Scotland exports three tonnes of disposable waste every minute and domestic recycling, which must hit 70 per cent by 2025, is currently at 45 per cent. A ban on dumping biodegradable waste in municipal landfills, due to come into force this year, has been kicked into the long grass of 2025.
Key to cutting carbon emissions is getting people out of cars and onto public transport, bikes or their own two feet. Yet between 1999 and 2019, the number of households with two or more cars jumped from less than one-in-five to almost one-in-three. The percentage of women and men driving to work has risen to six-in-ten and almost two-thirds, respectively.
Twenty years ago, less than one-fifth of children were driven to school; today, it is one-quarter. The number of cars travelling with a single occupant has surged from 56 per cent to 65 per cent, while bus travel is at its lowest level since 2002. There have been modest dips in the number of adults walking to work and children walking to school.
The SNP government continues to advocate for a third runway at Heathrow — Sturgeon even has a formal memorandum of understanding with the airport — and ministers still operate their own flight hub at Prestwick. The First Minister vows to cut Scotland's emissions by 75 per cent by 2030, a target Chris Stark, chief executive of the Committee on Climate Change, calls 'overcooked'. That's probably a good shout: Net Zero Secretary Michael Matheson confirmed in an interview last week that an independent Scotland would continue drilling for oil and gas.
What so much remote writing about Scotland fails to capture is the shortfall between Sturgeon's rhetoric and her government's record — and the chasm between the level of scrutiny applied to Westminster governments and that which is applied to their Holyrood counterparts.
Few London think tanks routinely do rigorous analysis of policy outcomes north of the border and the handful of homegrown outfits Scotland manages to sustain are mostly small, niche or politically committed. While the relationship between Whitehall and many third-sector organisations ranges from cool to openly hostile, SNP ministers benefit from the reliance of native charities and pressure groups on access and funding and a Civic Scotland with more than its fair share of nationalists in senior roles.

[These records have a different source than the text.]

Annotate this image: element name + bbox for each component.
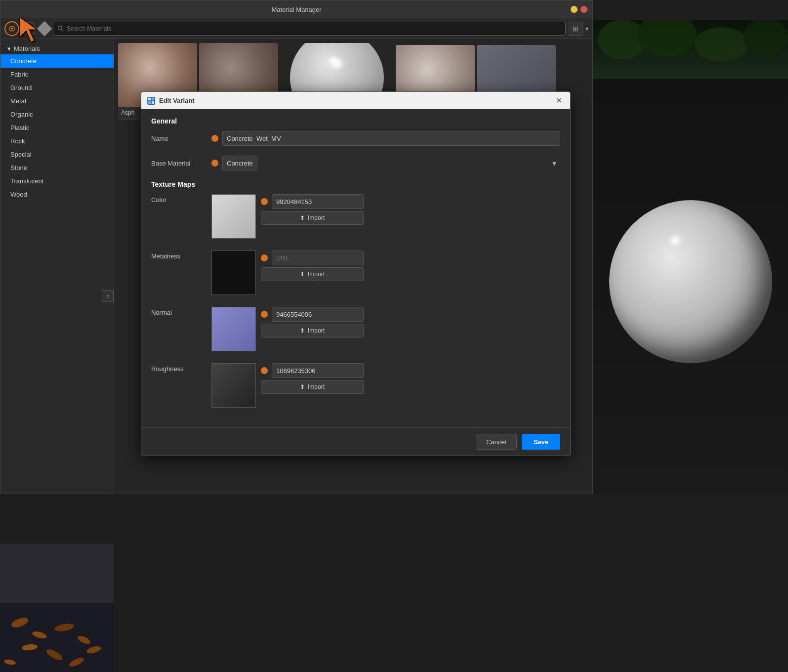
svg-point-1 bbox=[11, 28, 13, 30]
sidebar-item-stone[interactable]: Stone bbox=[0, 161, 114, 174]
sidebar-collapse-icon: ▾ bbox=[7, 45, 11, 52]
sidebar-item-special[interactable]: Special bbox=[0, 148, 114, 161]
roughness-texture-preview bbox=[211, 363, 256, 408]
close-button[interactable] bbox=[581, 6, 587, 13]
grid-icon: ⊞ bbox=[573, 25, 579, 33]
dialog-close-button[interactable]: ✕ bbox=[554, 96, 564, 105]
sidebar-item-organic[interactable]: Organic bbox=[0, 108, 114, 121]
roughness-import-button[interactable]: ⬆ Import bbox=[261, 380, 364, 394]
sidebar-item-metal[interactable]: Metal bbox=[0, 94, 114, 108]
svg-line-5 bbox=[62, 30, 64, 32]
svg-point-9 bbox=[744, 20, 788, 56]
roughness-indicator bbox=[261, 367, 268, 374]
pin-tool-button[interactable] bbox=[22, 22, 36, 36]
svg-point-4 bbox=[58, 26, 62, 30]
color-import-button[interactable]: ⬆ Import bbox=[261, 211, 364, 225]
normal-indicator bbox=[261, 311, 268, 318]
roughness-import-label: Import bbox=[308, 383, 325, 390]
dialog-title: Edit Variant bbox=[159, 97, 195, 104]
import-icon-roughness: ⬆ bbox=[300, 383, 305, 390]
sidebar-item-concrete[interactable]: Concrete bbox=[0, 54, 114, 68]
dialog-body: General Name Base Material Concrete Tex bbox=[141, 109, 570, 427]
sidebar-header-label: Materials bbox=[14, 45, 40, 52]
sidebar-item-fabric[interactable]: Fabric bbox=[0, 68, 114, 81]
normal-import-button[interactable]: ⬆ Import bbox=[261, 324, 364, 337]
color-value-input[interactable] bbox=[272, 194, 364, 209]
metalness-import-label: Import bbox=[308, 271, 325, 278]
import-icon-normal: ⬆ bbox=[300, 327, 305, 334]
general-section-title: General bbox=[151, 117, 560, 125]
save-button[interactable]: Save bbox=[522, 434, 560, 450]
window-title: Material Manager bbox=[271, 6, 321, 13]
dialog-footer: Cancel Save bbox=[141, 427, 570, 456]
dialog-title-area: Edit Variant bbox=[147, 97, 195, 105]
base-material-select[interactable]: Concrete bbox=[222, 156, 257, 170]
normal-value-input[interactable] bbox=[272, 307, 364, 322]
svg-rect-11 bbox=[0, 603, 114, 672]
minimize-button[interactable] bbox=[571, 6, 578, 13]
texture-maps-section-title: Texture Maps bbox=[151, 180, 560, 188]
dialog-icon bbox=[147, 97, 155, 105]
dropdown-arrow: ▾ bbox=[585, 25, 588, 32]
dialog-header: Edit Variant ✕ bbox=[141, 92, 570, 109]
bottom-scene-preview bbox=[0, 544, 114, 672]
base-material-indicator bbox=[211, 160, 218, 167]
base-material-field-row: Base Material Concrete bbox=[151, 156, 560, 170]
sidebar: ▾ Materials Concrete Fabric Ground Metal… bbox=[0, 39, 114, 494]
color-indicator bbox=[261, 198, 268, 205]
metalness-indicator bbox=[261, 254, 268, 261]
name-label: Name bbox=[151, 131, 206, 142]
svg-rect-23 bbox=[148, 101, 151, 104]
search-input[interactable] bbox=[67, 25, 561, 32]
main-sphere-preview bbox=[609, 200, 772, 363]
roughness-texture-controls: ⬆ Import bbox=[261, 363, 364, 394]
sidebar-item-ground[interactable]: Ground bbox=[0, 81, 114, 94]
color-texture-controls: ⬆ Import bbox=[261, 194, 364, 225]
color-texture-field: Color ⬆ Import bbox=[151, 194, 560, 239]
normal-texture-field: Normal ⬆ Import bbox=[151, 307, 560, 351]
metalness-texture-controls: ⬆ Import bbox=[261, 251, 364, 281]
metalness-label: Metalness bbox=[151, 251, 206, 260]
metalness-texture-field: Metalness ⬆ Import bbox=[151, 251, 560, 295]
roughness-texture-field: Roughness ⬆ Import bbox=[151, 363, 560, 408]
base-material-label: Base Material bbox=[151, 156, 206, 167]
sidebar-collapse-button[interactable]: « bbox=[102, 290, 114, 302]
orbit-tool-button[interactable] bbox=[4, 21, 19, 36]
color-texture-preview bbox=[211, 194, 256, 239]
sidebar-item-wood[interactable]: Wood bbox=[0, 188, 114, 201]
import-icon-metalness: ⬆ bbox=[300, 271, 305, 278]
name-field-row: Name bbox=[151, 131, 560, 146]
name-indicator bbox=[211, 135, 218, 142]
sidebar-item-rock[interactable]: Rock bbox=[0, 134, 114, 148]
title-bar: Material Manager bbox=[0, 0, 592, 18]
cancel-button[interactable]: Cancel bbox=[476, 434, 516, 450]
right-preview-panel bbox=[593, 20, 788, 494]
search-icon bbox=[57, 25, 64, 32]
sidebar-item-plastic[interactable]: Plastic bbox=[0, 121, 114, 134]
roughness-label: Roughness bbox=[151, 363, 206, 373]
metalness-url-input[interactable] bbox=[272, 251, 364, 265]
metalness-import-button[interactable]: ⬆ Import bbox=[261, 267, 364, 281]
svg-rect-21 bbox=[148, 98, 151, 100]
sidebar-item-translucent[interactable]: Translucent bbox=[0, 174, 114, 188]
svg-point-2 bbox=[28, 26, 31, 29]
svg-rect-24 bbox=[152, 101, 154, 104]
roughness-value-input[interactable] bbox=[272, 363, 364, 378]
import-icon: ⬆ bbox=[300, 214, 305, 221]
diamond-tool[interactable] bbox=[37, 21, 52, 36]
normal-texture-preview bbox=[211, 307, 256, 351]
svg-point-7 bbox=[637, 20, 697, 57]
color-label: Color bbox=[151, 194, 206, 204]
toolbar: ⊞ ▾ bbox=[0, 18, 592, 39]
edit-variant-dialog: Edit Variant ✕ General Name Base Materia… bbox=[141, 91, 571, 456]
svg-rect-22 bbox=[152, 98, 154, 100]
search-bar bbox=[53, 22, 566, 36]
svg-point-8 bbox=[694, 27, 748, 62]
grid-view-button[interactable]: ⊞ bbox=[569, 22, 582, 36]
title-bar-controls bbox=[571, 6, 587, 13]
normal-label: Normal bbox=[151, 307, 206, 316]
color-import-label: Import bbox=[308, 214, 325, 221]
sidebar-header[interactable]: ▾ Materials bbox=[0, 43, 114, 54]
name-input[interactable] bbox=[222, 131, 560, 146]
metalness-texture-preview bbox=[211, 251, 256, 295]
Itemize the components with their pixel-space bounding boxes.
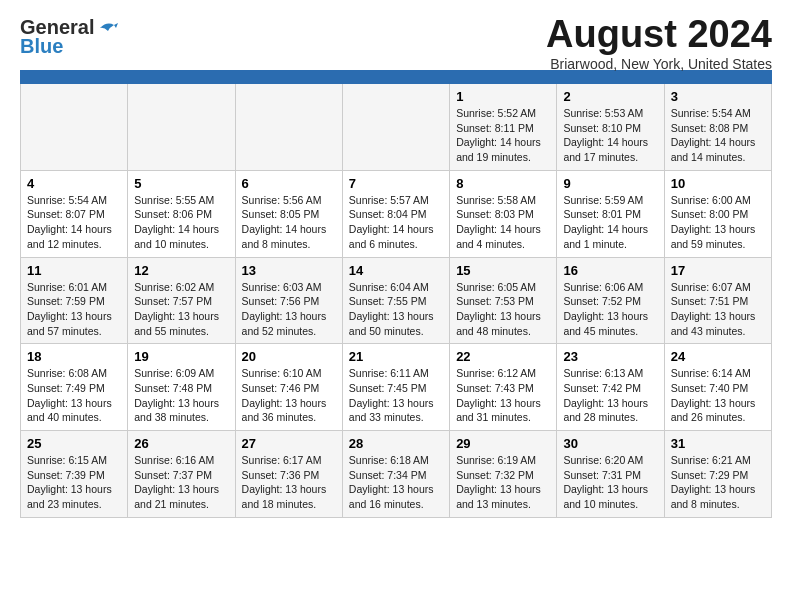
calendar-cell: 20Sunrise: 6:10 AMSunset: 7:46 PMDayligh… xyxy=(235,344,342,431)
cell-info: Sunrise: 6:16 AMSunset: 7:37 PMDaylight:… xyxy=(134,453,228,512)
cell-info: Sunrise: 6:02 AMSunset: 7:57 PMDaylight:… xyxy=(134,280,228,339)
logo-bird-svg xyxy=(96,19,118,37)
day-number: 2 xyxy=(563,89,657,104)
cell-info: Sunrise: 5:55 AMSunset: 8:06 PMDaylight:… xyxy=(134,193,228,252)
day-number: 12 xyxy=(134,263,228,278)
cell-info: Sunrise: 6:09 AMSunset: 7:48 PMDaylight:… xyxy=(134,366,228,425)
day-number: 21 xyxy=(349,349,443,364)
cell-info: Sunrise: 5:56 AMSunset: 8:05 PMDaylight:… xyxy=(242,193,336,252)
cell-info: Sunrise: 6:08 AMSunset: 7:49 PMDaylight:… xyxy=(27,366,121,425)
day-number: 9 xyxy=(563,176,657,191)
cell-info: Sunrise: 6:04 AMSunset: 7:55 PMDaylight:… xyxy=(349,280,443,339)
day-number: 8 xyxy=(456,176,550,191)
cell-info: Sunrise: 6:00 AMSunset: 8:00 PMDaylight:… xyxy=(671,193,765,252)
day-number: 22 xyxy=(456,349,550,364)
cell-info: Sunrise: 6:19 AMSunset: 7:32 PMDaylight:… xyxy=(456,453,550,512)
calendar-cell: 24Sunrise: 6:14 AMSunset: 7:40 PMDayligh… xyxy=(664,344,771,431)
cell-info: Sunrise: 6:10 AMSunset: 7:46 PMDaylight:… xyxy=(242,366,336,425)
calendar-cell xyxy=(342,84,449,171)
calendar-cell: 14Sunrise: 6:04 AMSunset: 7:55 PMDayligh… xyxy=(342,257,449,344)
day-number: 11 xyxy=(27,263,121,278)
calendar-cell: 28Sunrise: 6:18 AMSunset: 7:34 PMDayligh… xyxy=(342,431,449,518)
calendar-cell: 26Sunrise: 6:16 AMSunset: 7:37 PMDayligh… xyxy=(128,431,235,518)
calendar-cell: 25Sunrise: 6:15 AMSunset: 7:39 PMDayligh… xyxy=(21,431,128,518)
calendar-cell: 4Sunrise: 5:54 AMSunset: 8:07 PMDaylight… xyxy=(21,170,128,257)
day-number: 25 xyxy=(27,436,121,451)
day-number: 29 xyxy=(456,436,550,451)
main-title-fixed: August 2024 xyxy=(546,14,772,56)
day-number: 19 xyxy=(134,349,228,364)
calendar-cell: 27Sunrise: 6:17 AMSunset: 7:36 PMDayligh… xyxy=(235,431,342,518)
calendar-cell: 10Sunrise: 6:00 AMSunset: 8:00 PMDayligh… xyxy=(664,170,771,257)
calendar-cell: 13Sunrise: 6:03 AMSunset: 7:56 PMDayligh… xyxy=(235,257,342,344)
header-wednesday xyxy=(342,71,449,84)
calendar-table: 1Sunrise: 5:52 AMSunset: 8:11 PMDaylight… xyxy=(20,70,772,518)
calendar-cell xyxy=(235,84,342,171)
calendar-header xyxy=(21,71,772,84)
header-thursday xyxy=(450,71,557,84)
day-number: 28 xyxy=(349,436,443,451)
header-monday xyxy=(128,71,235,84)
cell-info: Sunrise: 6:06 AMSunset: 7:52 PMDaylight:… xyxy=(563,280,657,339)
cell-info: Sunrise: 6:07 AMSunset: 7:51 PMDaylight:… xyxy=(671,280,765,339)
cell-info: Sunrise: 5:52 AMSunset: 8:11 PMDaylight:… xyxy=(456,106,550,165)
day-number: 18 xyxy=(27,349,121,364)
cell-info: Sunrise: 6:05 AMSunset: 7:53 PMDaylight:… xyxy=(456,280,550,339)
cell-info: Sunrise: 6:15 AMSunset: 7:39 PMDaylight:… xyxy=(27,453,121,512)
calendar-week-3: 18Sunrise: 6:08 AMSunset: 7:49 PMDayligh… xyxy=(21,344,772,431)
cell-info: Sunrise: 5:59 AMSunset: 8:01 PMDaylight:… xyxy=(563,193,657,252)
calendar-cell: 1Sunrise: 5:52 AMSunset: 8:11 PMDaylight… xyxy=(450,84,557,171)
day-number: 13 xyxy=(242,263,336,278)
day-number: 6 xyxy=(242,176,336,191)
day-number: 24 xyxy=(671,349,765,364)
calendar-cell: 5Sunrise: 5:55 AMSunset: 8:06 PMDaylight… xyxy=(128,170,235,257)
cell-info: Sunrise: 6:12 AMSunset: 7:43 PMDaylight:… xyxy=(456,366,550,425)
calendar-week-0: 1Sunrise: 5:52 AMSunset: 8:11 PMDaylight… xyxy=(21,84,772,171)
calendar-week-2: 11Sunrise: 6:01 AMSunset: 7:59 PMDayligh… xyxy=(21,257,772,344)
header-saturday xyxy=(664,71,771,84)
calendar-cell: 12Sunrise: 6:02 AMSunset: 7:57 PMDayligh… xyxy=(128,257,235,344)
logo-container: General Blue xyxy=(20,16,118,58)
day-number: 14 xyxy=(349,263,443,278)
cell-info: Sunrise: 6:13 AMSunset: 7:42 PMDaylight:… xyxy=(563,366,657,425)
calendar-body: 1Sunrise: 5:52 AMSunset: 8:11 PMDaylight… xyxy=(21,84,772,518)
calendar-cell: 23Sunrise: 6:13 AMSunset: 7:42 PMDayligh… xyxy=(557,344,664,431)
cell-info: Sunrise: 6:03 AMSunset: 7:56 PMDaylight:… xyxy=(242,280,336,339)
calendar-cell xyxy=(128,84,235,171)
calendar-cell: 7Sunrise: 5:57 AMSunset: 8:04 PMDaylight… xyxy=(342,170,449,257)
day-number: 1 xyxy=(456,89,550,104)
cell-info: Sunrise: 6:11 AMSunset: 7:45 PMDaylight:… xyxy=(349,366,443,425)
calendar-cell: 31Sunrise: 6:21 AMSunset: 7:29 PMDayligh… xyxy=(664,431,771,518)
day-number: 16 xyxy=(563,263,657,278)
day-number: 26 xyxy=(134,436,228,451)
cell-info: Sunrise: 6:14 AMSunset: 7:40 PMDaylight:… xyxy=(671,366,765,425)
cell-info: Sunrise: 5:57 AMSunset: 8:04 PMDaylight:… xyxy=(349,193,443,252)
day-number: 20 xyxy=(242,349,336,364)
header-friday xyxy=(557,71,664,84)
day-number: 23 xyxy=(563,349,657,364)
calendar-cell: 6Sunrise: 5:56 AMSunset: 8:05 PMDaylight… xyxy=(235,170,342,257)
title-fixed: August 2024 Briarwood, New York, United … xyxy=(546,14,772,72)
cell-info: Sunrise: 5:54 AMSunset: 8:07 PMDaylight:… xyxy=(27,193,121,252)
calendar-cell: 29Sunrise: 6:19 AMSunset: 7:32 PMDayligh… xyxy=(450,431,557,518)
logo-blue: Blue xyxy=(20,35,63,58)
day-number: 15 xyxy=(456,263,550,278)
day-number: 7 xyxy=(349,176,443,191)
cell-info: Sunrise: 6:01 AMSunset: 7:59 PMDaylight:… xyxy=(27,280,121,339)
calendar-cell: 21Sunrise: 6:11 AMSunset: 7:45 PMDayligh… xyxy=(342,344,449,431)
day-number: 4 xyxy=(27,176,121,191)
calendar-cell: 30Sunrise: 6:20 AMSunset: 7:31 PMDayligh… xyxy=(557,431,664,518)
calendar-cell: 17Sunrise: 6:07 AMSunset: 7:51 PMDayligh… xyxy=(664,257,771,344)
calendar-cell: 22Sunrise: 6:12 AMSunset: 7:43 PMDayligh… xyxy=(450,344,557,431)
day-number: 30 xyxy=(563,436,657,451)
calendar-cell: 3Sunrise: 5:54 AMSunset: 8:08 PMDaylight… xyxy=(664,84,771,171)
cell-info: Sunrise: 5:53 AMSunset: 8:10 PMDaylight:… xyxy=(563,106,657,165)
day-number: 31 xyxy=(671,436,765,451)
cell-info: Sunrise: 5:54 AMSunset: 8:08 PMDaylight:… xyxy=(671,106,765,165)
cell-info: Sunrise: 6:18 AMSunset: 7:34 PMDaylight:… xyxy=(349,453,443,512)
calendar-cell: 2Sunrise: 5:53 AMSunset: 8:10 PMDaylight… xyxy=(557,84,664,171)
day-number: 17 xyxy=(671,263,765,278)
subtitle-fixed: Briarwood, New York, United States xyxy=(546,56,772,72)
calendar-cell xyxy=(21,84,128,171)
calendar-cell: 11Sunrise: 6:01 AMSunset: 7:59 PMDayligh… xyxy=(21,257,128,344)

Scotland has long been a dominant-party system but, after two decades of the devolution experiment, it is plainly also a limited-accountability system. It's still democracy, of course, but democracy stripped down to its bare essentials. A reduced-to-clear political system made with own-brand ingredients but everyone gets mad if you point out the product is less than premium.
As important as COP26 and climate policy are, this goes to something more fundamental — a dysfunction in Scottish politics which locks in mediocrity and rewards those who embrace it. What happens when you're under-scrutinised and can expect to win the next election and the one after that? You set targets. You talk up your targets. You ‘overcook’ your targets. You miss your targets. You promise to meet your targets next year and it doesn’t matter if you ever do because the cycle of democratic inertia continues to churn in your favour.